On domestic and foreign affairs

On domestic and foreign affairs

A constant element which characterizes all political parties in Greece is that their stay in power depends on the favor or understanding that they elicit from a powerful “foreign factor.”

It is no surprise that the three parties created after Greece gained its independence from the Ottoman Empire were known as the “English,” the “French” and the “Russian.”

It is also not surprising that the attachment to the “foreign factor” at the beginning of the Greek state’s existence continues to this day. It would not be possible for Greece to exist in this most volatile region, at the crossroads between East and West, without the balance dictated by the great powers.

Therefore the choice of Greek political leaders to follow this tradition is correct, and those who have deviated from it suffered the consequences of their recklessness sooner or later. Quite rightly then, Prime Minister Alexis Tsipras went along with the country’s creditors, Berlin and the Eurogroup, after the first six months of his “revolutionary frenzy.”
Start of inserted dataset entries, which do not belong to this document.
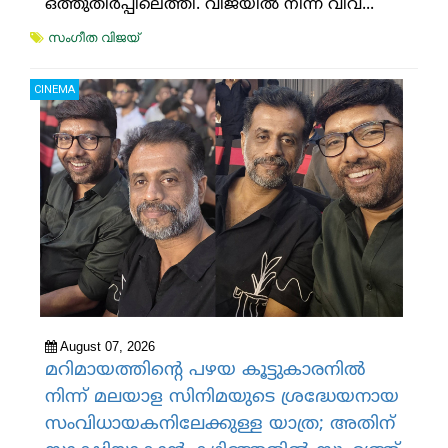
ഒത്തുതീര്‍പ്പിലെത്തി. വിജയില്‍ നിന്ന് വിവ...
സംഗീത വിജയ്
CINEMA
August 07, 2026
മറിമായത്തിന്റെ പഴയ കൂട്ടുകാരനില്‍
നിന്ന് മലയാള സിനിമയുടെ ശ്രദ്ധേയനായ
സംവിധായകനിലേക്കുള്ള യാത്ര; അതിന്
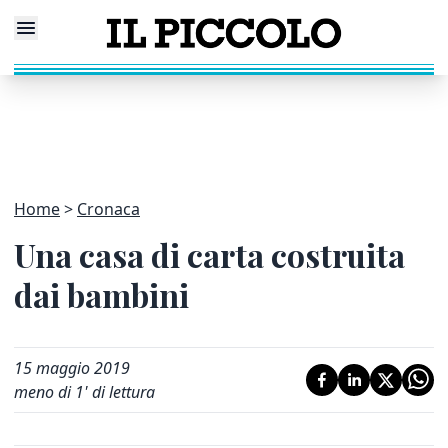
Home
Cronaca
Una casa di carta costruita
dai bambini
15 maggio 2019
meno di 1' di lettura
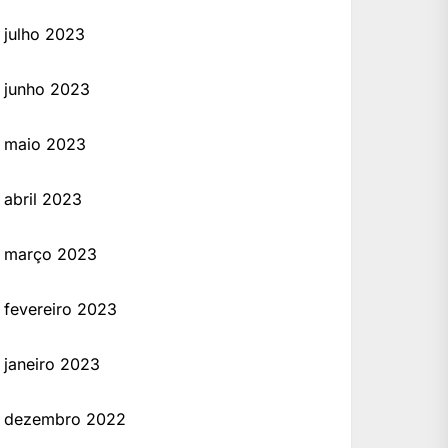
julho 2023
junho 2023
maio 2023
abril 2023
março 2023
fevereiro 2023
janeiro 2023
dezembro 2022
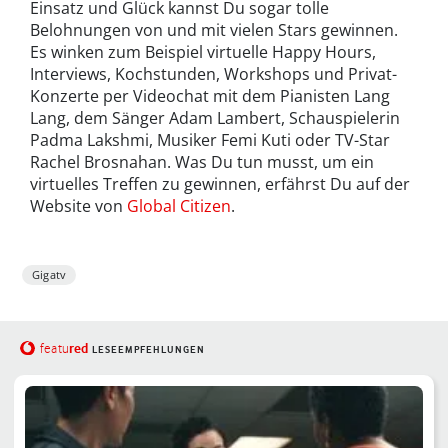
Einsatz und Glück kannst Du sogar tolle
Belohnungen von und mit vielen Stars gewinnen.
Es winken zum Beispiel virtuelle Happy Hours,
Interviews, Kochstunden, Workshops und Privat-
Konzerte per Videochat mit dem Pianisten Lang
Lang, dem Sänger Adam Lambert, Schauspielerin
Padma Lakshmi, Musiker Femi Kuti oder TV-Star
Rachel Brosnahan. Was Du tun musst, um ein
virtuelles Treffen zu gewinnen, erfährst Du auf der
Website von
Global Citizen
.
Gigatv
red
featu
LESEEMPFEHLUNGEN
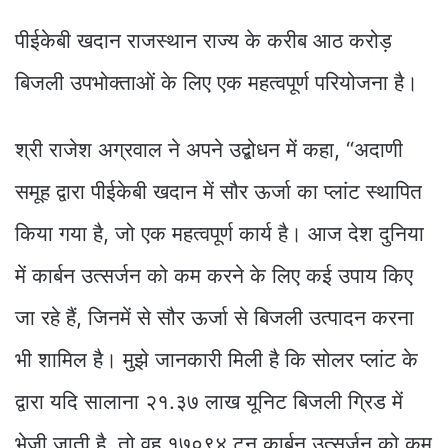
पीईकेबी खदान राजस्थान राज्य के करीब आठ करोड़
बिजली उपभोक्ताओं के लिए एक महत्वपूर्ण परियोजना है।
श्री राजेश अग्रवाल ने अपने उद्बोधन में कहा, “अदाणी
समूह द्वारा पीईकेबी खदान में सौर ऊर्जा का प्लांट स्थापित
किया गया है, जो एक महत्वपूर्ण कार्य है। आज देश दुनिया
में कार्बन उत्सर्जन को कम करने के लिए कई उपाय किए
जा रहे हैं, जिनमें से सौर ऊर्जा से बिजली उत्पादन करना
भी शामिल है। मुझे जानकारी मिली है कि सोलर प्लांट के
द्वारा यदि सालाना २१.३७ लाख यूनिट बिजली ग्रिड में
भेजी जाती है, तो वह १७०९४ टन कार्बन उत्सर्जन को कम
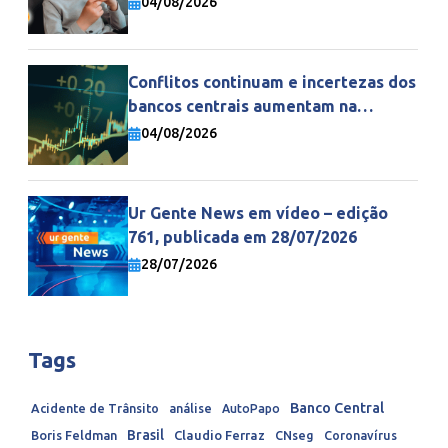
04/08/2026
Conflitos continuam e incertezas dos
bancos centrais aumentam na
economia mundial
04/08/2026
Ur Gente News em vídeo – edição
761, publicada em 28/07/2026
28/07/2026
Tags
Banco Central
Acidente de Trânsito
análise
AutoPapo
Brasil
Boris Feldman
Claudio Ferraz
CNseg
Coronavírus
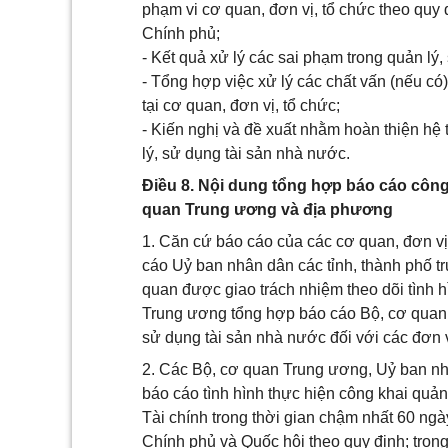
phạm vi cơ quan, đơn vị, tổ chức theo quy
Chính phủ;
- Kết quả xử lý các sai phạm trong quản lý,
- Tổng hợp việc xử lý các chất vấn (nếu có
tại cơ quan, đơn vị, tổ chức;
- Kiến nghị và đề xuất nhằm hoàn thiện hệ
lý, sử dụng tài sản nhà nước.
Điều 8. Nội dung tổng hợp báo cáo công 
quan Trung ương và địa phương
1. Căn cứ báo cáo của các cơ quan, đơn vị
cáo Uỷ ban nhân dân các tỉnh, thành phố t
quan được giao trách nhiệm theo dõi tình 
Trung ương tổng hợp báo cáo Bộ, cơ quan T
sử dụng tài sản nhà nước đối với các đơn v
2. Các Bộ, cơ quan Trung ương, Uỷ ban nh
báo cáo tình hình thực hiện công khai quản
Tài chính trong thời gian chậm nhất 60 ng
Chính phủ và Quốc hội theo quy định; trong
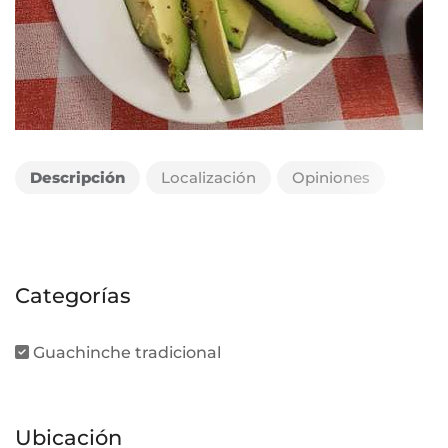
Descripción
Localización
Opiniones
Categorías
Guachinche tradicional
Ubicación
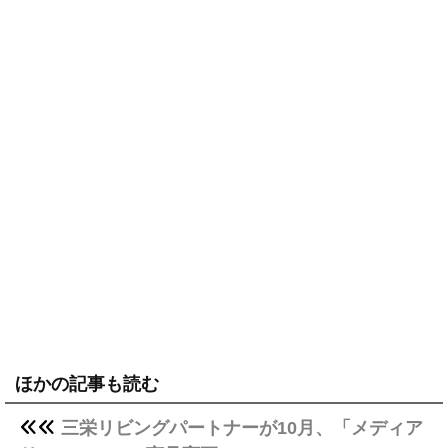
ほかの記事も読む
三栄リビングパートナーが10月、「メディア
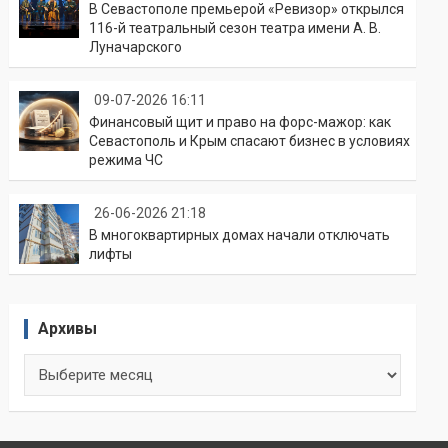
В Севастополе премьерой «Ревизор» открылся
116-й театральный сезон театра имени А. В.
Луначарского
09-07-2026 16:11
Финансовый щит и право на форс-мажор: как
Севастополь и Крым спасают бизнес в условиях
режима ЧС
26-06-2026 21:18
В многоквартирных домах начали отключать
лифты
Архивы
Архивы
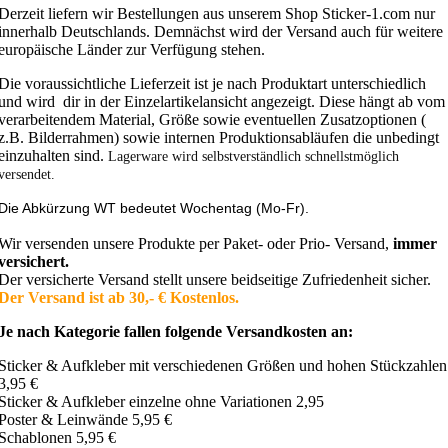
Derzeit liefern wir Bestellungen aus unserem Shop Sticker-1.com nur
innerhalb Deutschlands. Demnächst wird der Versand auch für weitere
europäische Länder zur Verfügung stehen.
Die voraussichtliche Lieferzeit ist je nach Produktart unterschiedlich
und wird dir in der Einzelartikelansicht angezeigt. Diese hängt ab vom
verarbeitendem Material, Größe sowie eventuellen Zusatzoptionen (
z.B. Bilderrahmen) sowie internen Produktionsabläufen die unbedingt
einzuhalten sind.
Lagerware wird selbstverständlich schnellstmöglich
versendet.
Die Abkürzung WT bedeutet Wochentag (Mo-Fr).
Wir versenden unsere Produkte per Paket- oder Prio- Versand,
immer
versichert.
Der versicherte Versand stellt unsere beidseitige Zufriedenheit sicher.
Der Versand ist ab 30,- € Kostenlos.
Je nach Kategorie fallen folgende Versandkosten an:
Sticker & Aufkleber mit verschiedenen Größen und hohen Stückzahlen
3,95 €
Sticker & Aufkleber einzelne ohne Variationen 2,95
Poster & Leinwände 5,95 €
Schablonen 5,95 €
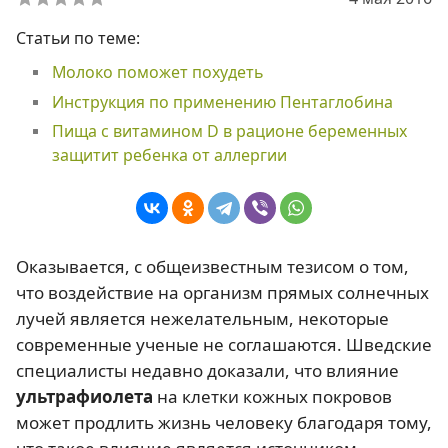
Статьи по теме:
Молоко поможет похудеть
Инструкция по применению Пентаглобина
Пища с витамином D в рационе беременных
защитит ребенка от аллергии
Оказывается, с общеизвестным тезисом о том,
что воздействие на организм прямых солнечных
лучей является нежелательным, некоторые
современные ученые не соглашаются. Шведские
специалисты недавно доказали, что влияние
ультрафиолета
на клетки кожных покровов
может продлить жизнь человеку благодаря тому,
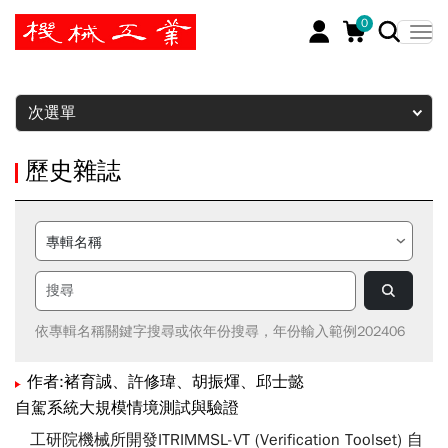
0
暫停
次選單
歷史雜誌
依專輯名稱關鍵字搜尋或依年份搜尋，年份輸入範例202406
作者:褚育誠、許修瑋、胡振煇、邱士懿
自駕系統大規模情境測試與驗證
工研院機械所開發ITRIMMSL-VT (Verification Toolset) 自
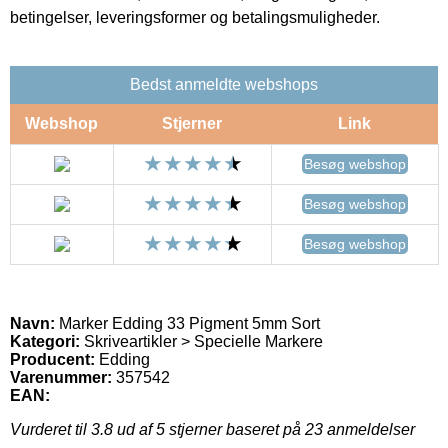
betingelser, leveringsformer og betalingsmuligheder.
Bedst anmeldte webshops
Webshop
Stjerner
Link
Besøg webshop
Besøg webshop
Besøg webshop
Navn:
Marker Edding 33 Pigment 5mm Sort
Kategori:
Skriveartikler > Specielle Markere
Producent:
Edding
Varenummer:
357542
EAN:
Vurderet til
3.8
ud af 5 stjerner baseret på
23
anmeldelser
In that way Tsipras tied up a loose end, not considering the expectations of his voters and a large percentage of citizens in general, ending up with strict international supervision and long-term commitments for Greece – and yet he boasted that he was the only politician who acted without considering the “political cost.”

Meanwhile, relations between Tsipras (and, more broadly speaking, the SYRIZA-Independent Greeks coalition government) and the United States and President Donald Trump – the nemesis of Washington’s European allies – have been surprisingly harmonious.

Greece’s leftist prime minister could always repeat the historic quote of the early years of the post-dictatorship era, “Outside Greece we’re doing OK.”

Of course a state needs to do more than just maintain good international ties. There are also domestic affairs, and the recent disaster that hit eastern Attica, where at least 90 people lost their lives in the devastating wildfires, confirmed that Greece does not possess a solid state apparatus.

Some critics might say that the folk who have always opposed the establishment of an organized state could not possibly create one. The fact is however that Tsipras’s political predecessors did not have much success either.

The Greek elite has always found ways of cooperating with the great powers of the time, but on the domestic level the country has been a mess, from the years of Ottoman rule until today.